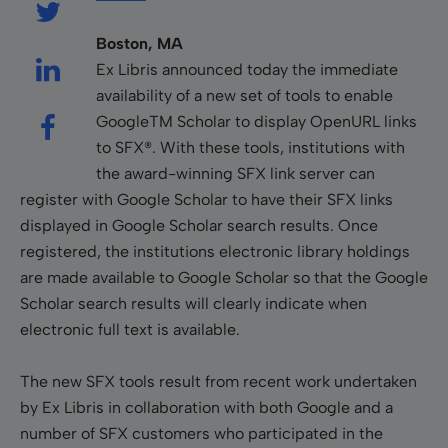
Boston, MA
Ex Libris announced today the immediate
availability of a new set of tools to enable
GoogleTM Scholar to display OpenURL links
to SFX®. With these tools, institutions with
the award-winning SFX link server can
register with Google Scholar to have their SFX links
displayed in Google Scholar search results. Once
registered, the institutions electronic library holdings
are made available to Google Scholar so that the Google
Scholar search results will clearly indicate when
electronic full text is available.
The new SFX tools result from recent work undertaken
by Ex Libris in collaboration with both Google and a
number of SFX customers who participated in the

○ ○ ○ ○ ○ ○ ○

● **WHAT YOU ARE ASKED TO DO**:
Take the line containing "electronic full text is available." and each line after it up to the last line of the listing, and print them exactly.

● **REPLY TO THE TASK**:
electronic full text is available.
The new SFX tools result from recent work undertaken
by Ex Libris in collaboration with both Google and a
number of SFX customers who participated in the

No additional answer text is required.